BJP sources said the central argument of the document would revolve around making India prosperous and strong to resolve the conflicts, which the Atal Bihari Vajpayee government inherited from the successive Congress governments.

But what appears to be significant is that the document will elaborate the development agenda in the context of the Rashtriya Swayamsevak Sangh philosophy, which has been advocating the political theme of robust nationalism-- a term often equated with the Hindutva by Deputy Prime Minister L K Advani.

The draft is learnt to have amply borrowed from the Marxist reasoning to advance their case of building a strong nation to put an end to all conflicts by ushering in an era of prosperity and equitable distribution of wealth.

That the vision document 2004 assumes significance for the BJP is evident by the fact all crucial ministries and the Planning Commission have given their inputs for the draft.

According to sources, even Prime Minister Atal Bihari Vajpayee's speech writer and a senior PMO official Sudheendra Kulkarni has contributed to see that the draft conforms to the Sangh Parivar's ideological underpinnings.

That the vision document will refer to the core issues of the Hindutva like Ayodhya, uniform civil code and Article 370 -- in the context of conflict-management skills of the government -- will be an illustration of balancing acts by the authors.

But there appears a fair scope of a critical review of the BJP's vision 2004 by the RSS at its three-day meeting, starting on March 12 in Jaipur.

Though the vision 2004 was expected to make a clever attempt to merge the concept of robust nationalism with the market economy, the RSS leadership had been sceptic about the Vajpayee government's model of development and liberalisation, RSS sources said.

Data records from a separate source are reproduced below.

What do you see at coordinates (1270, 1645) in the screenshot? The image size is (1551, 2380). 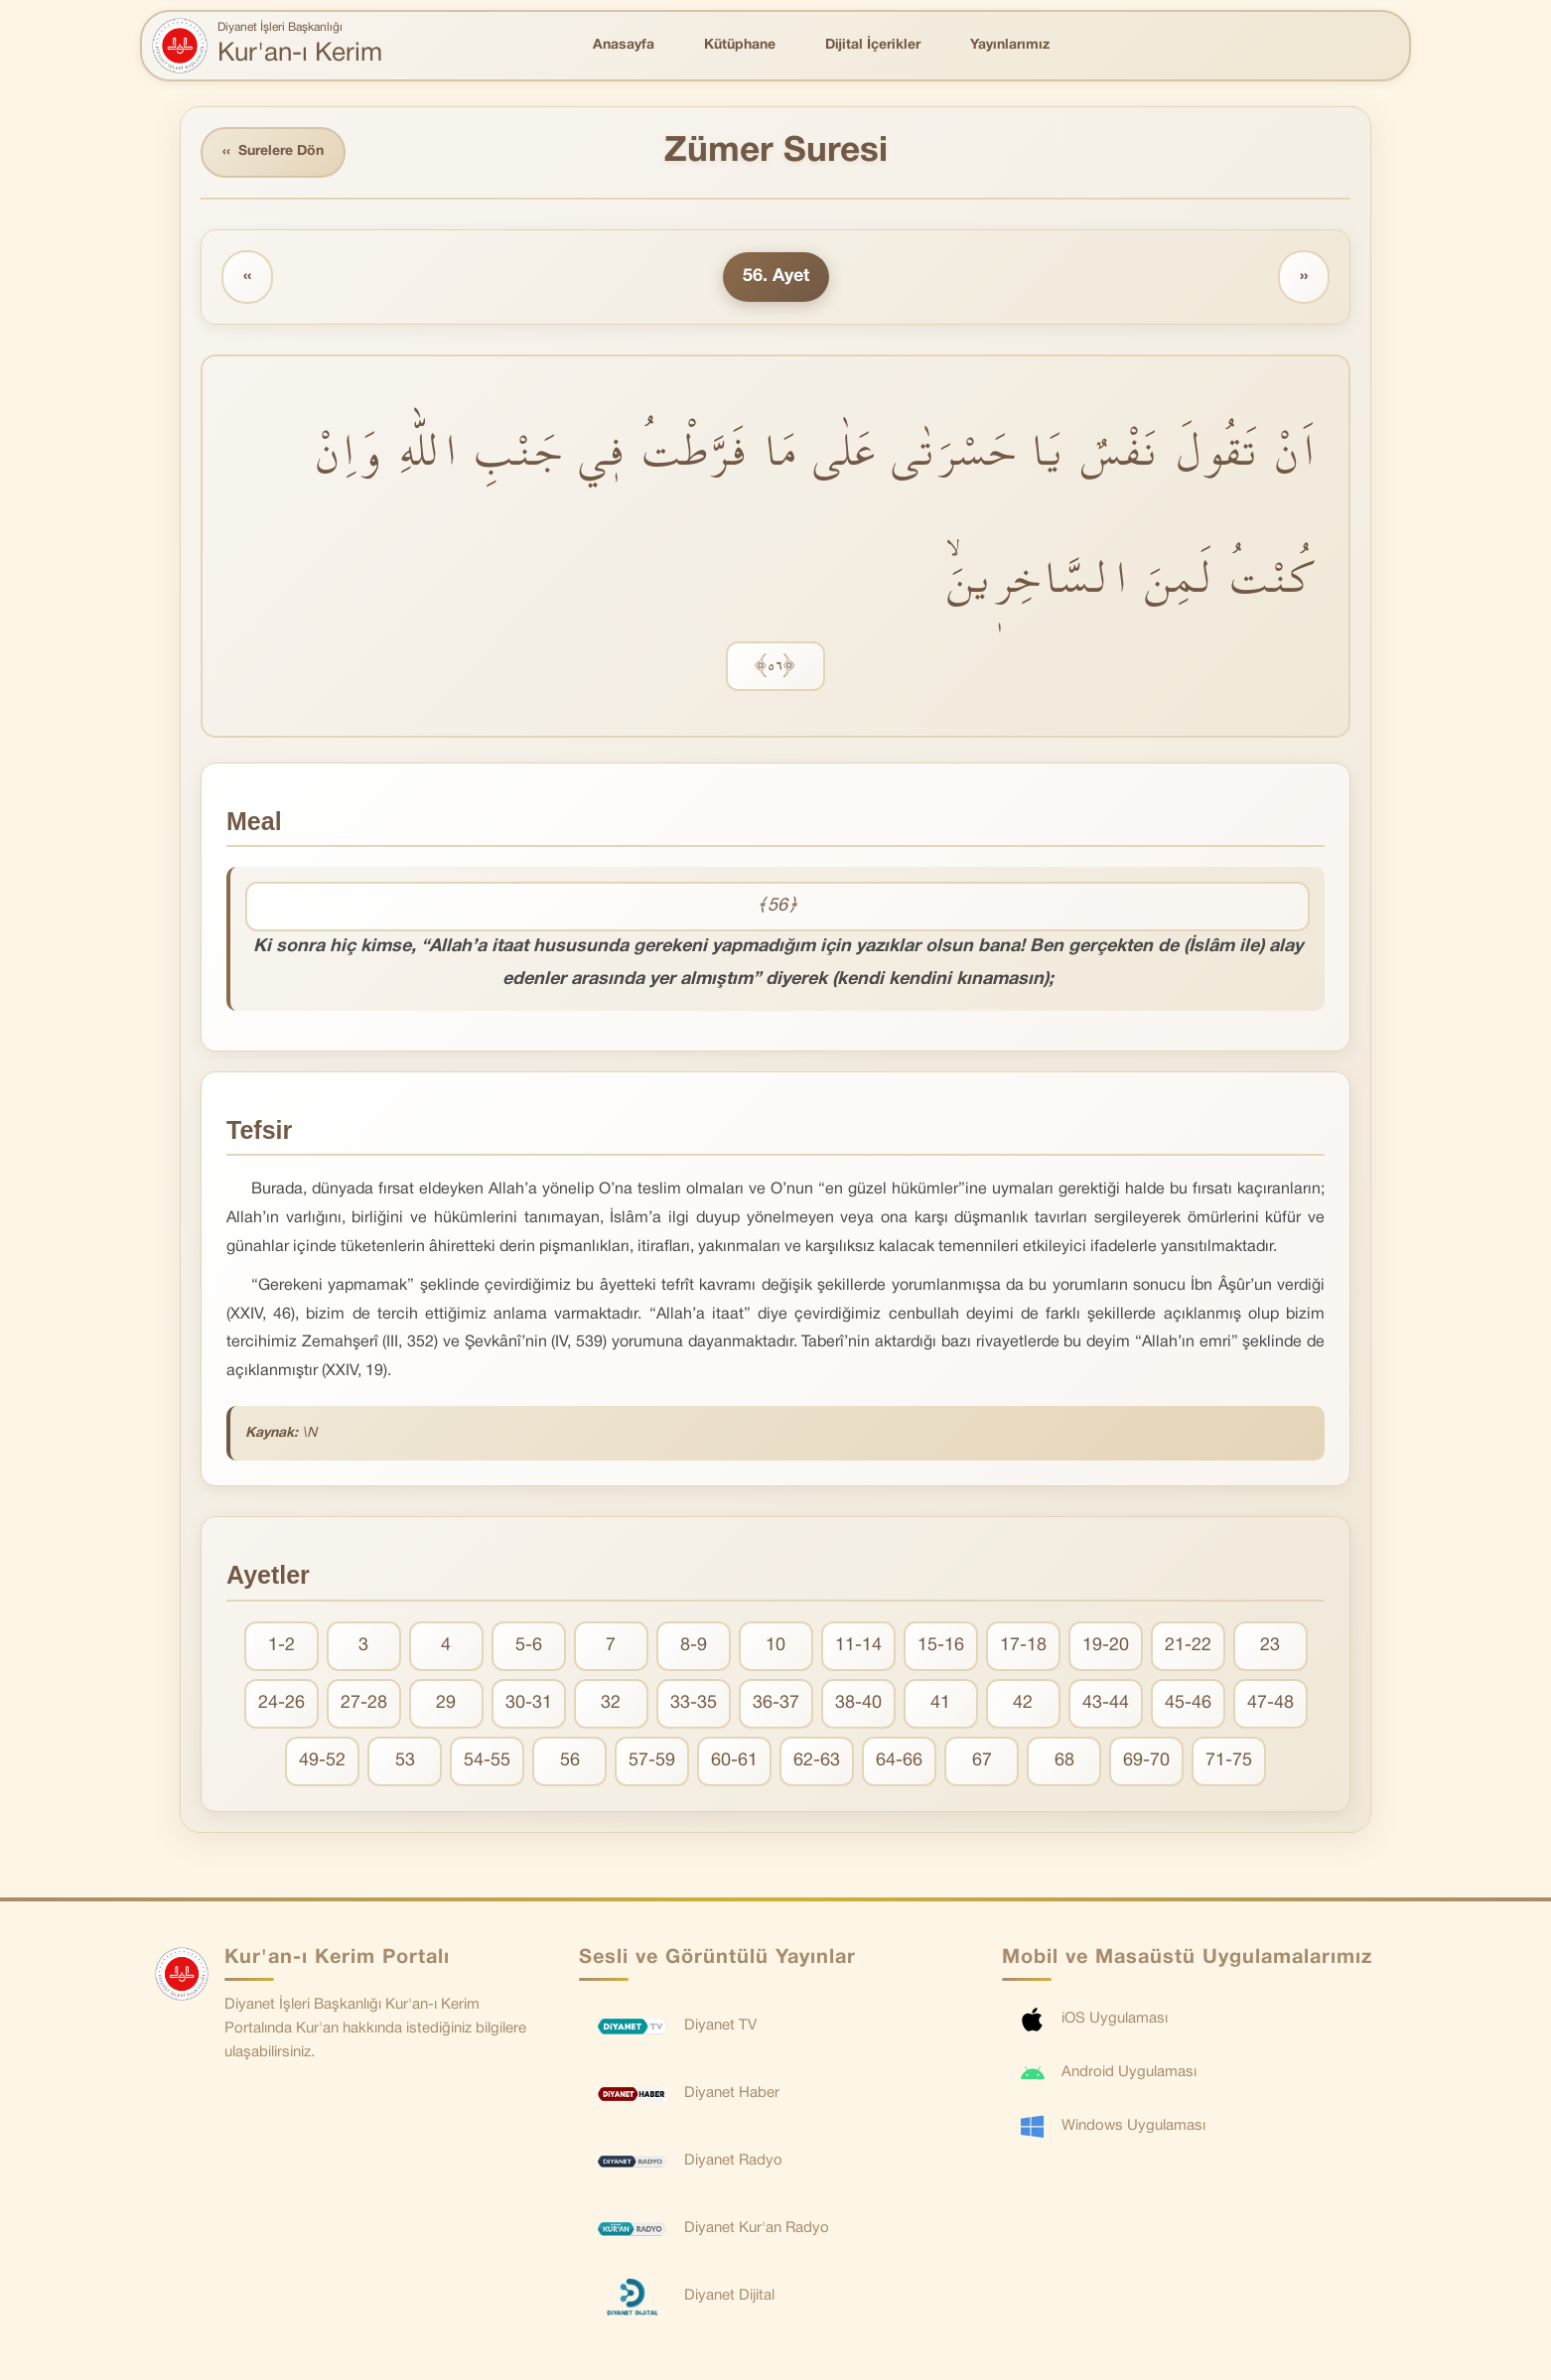 I see `23` at bounding box center [1270, 1645].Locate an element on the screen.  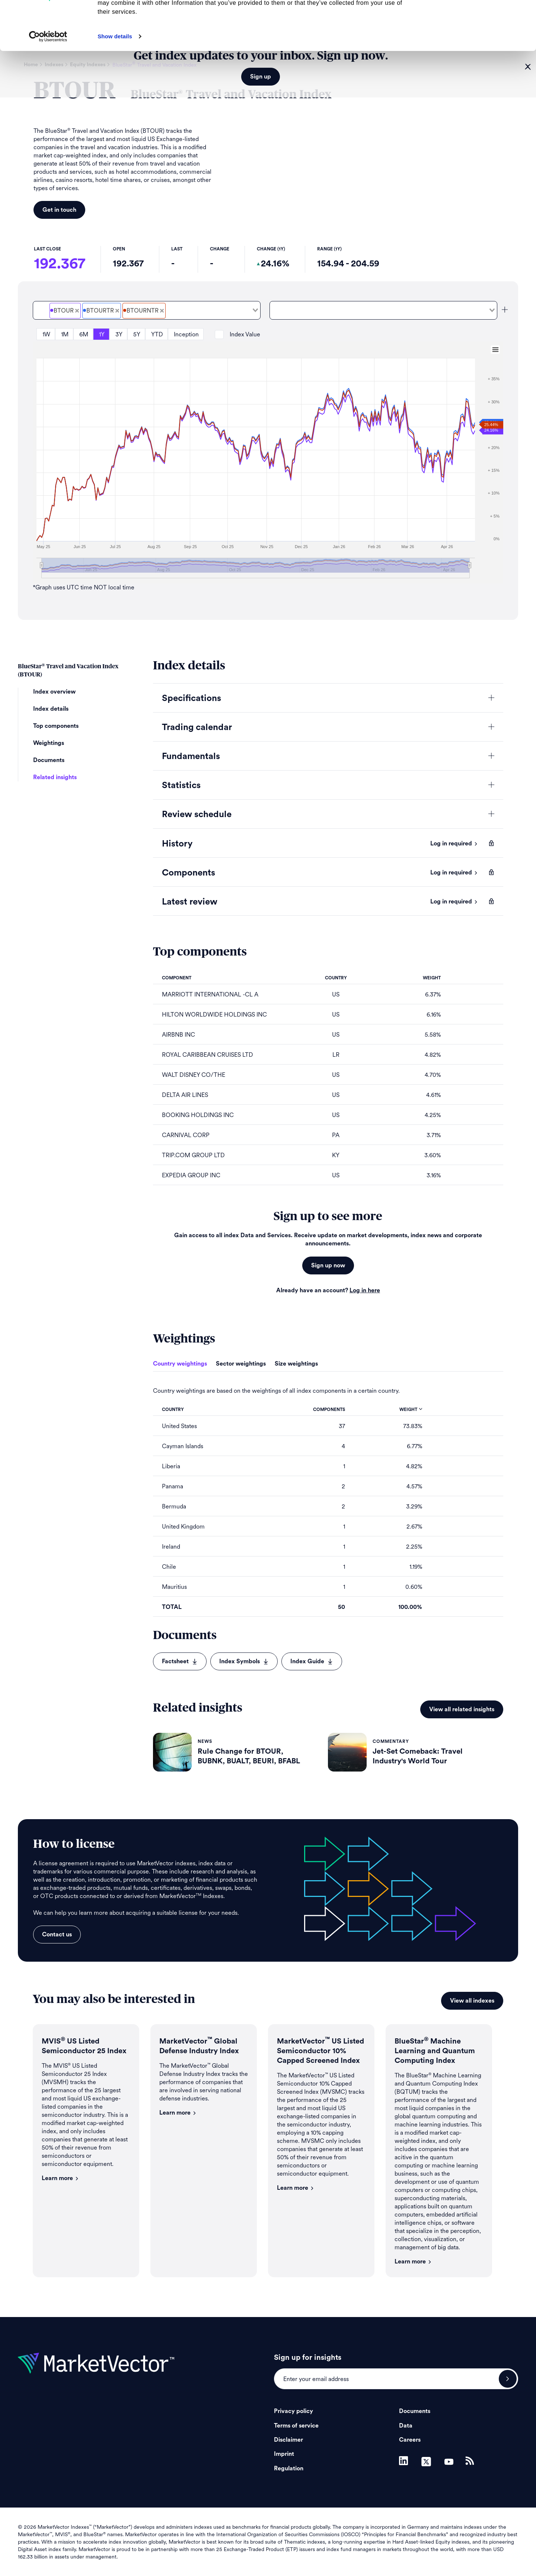
Disclaimer is located at coordinates (288, 2440). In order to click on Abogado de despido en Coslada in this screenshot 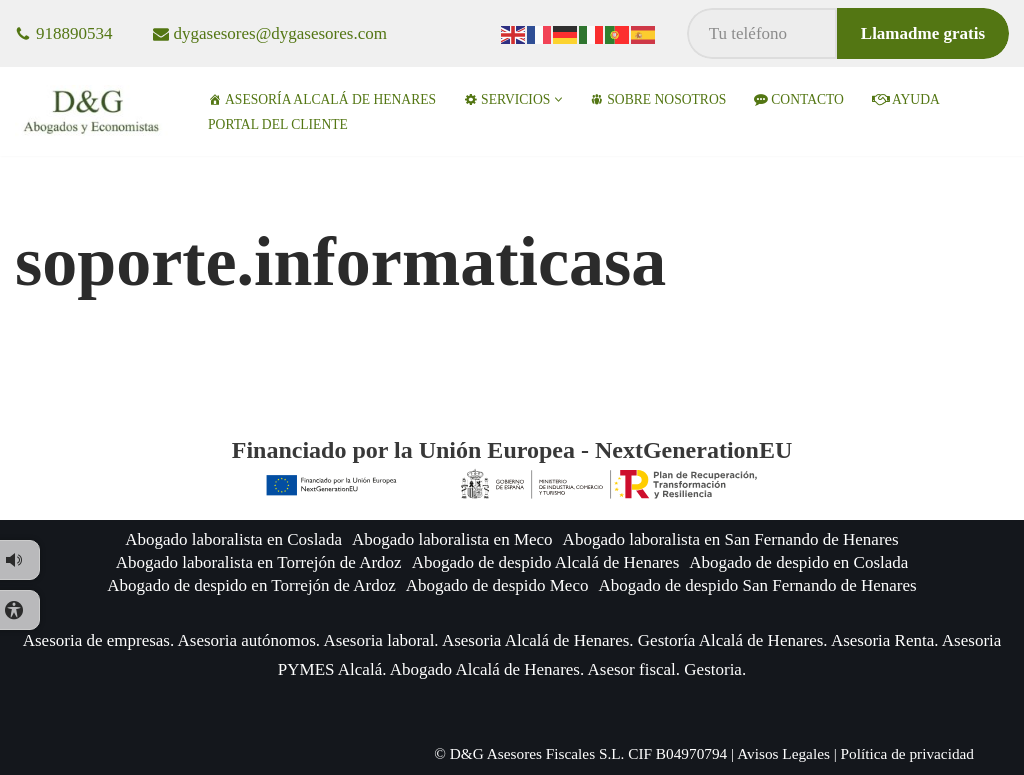, I will do `click(798, 562)`.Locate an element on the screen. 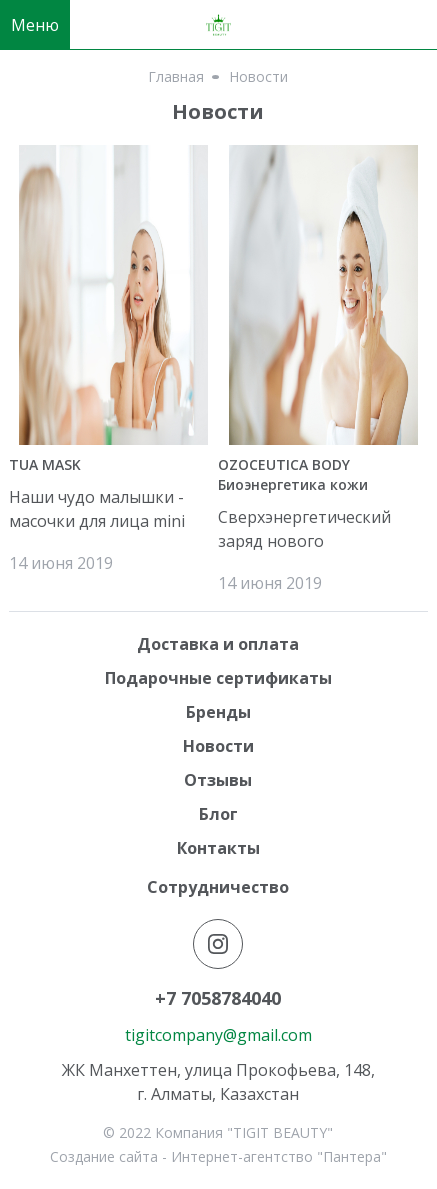 Image resolution: width=437 pixels, height=1189 pixels. Контакты is located at coordinates (218, 848).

That the differences on economic issues were persisting in the Sangh Parivar became evident by the manner in which the RSS leadership made it clear that it would interfere on broad economic issues, which did not conform to the Sangh's idea of economic nationalism, a senior RSS leader said.

Apparently, the vision document is expected to trigger an ideological debate within the Parivar on the eve of elections.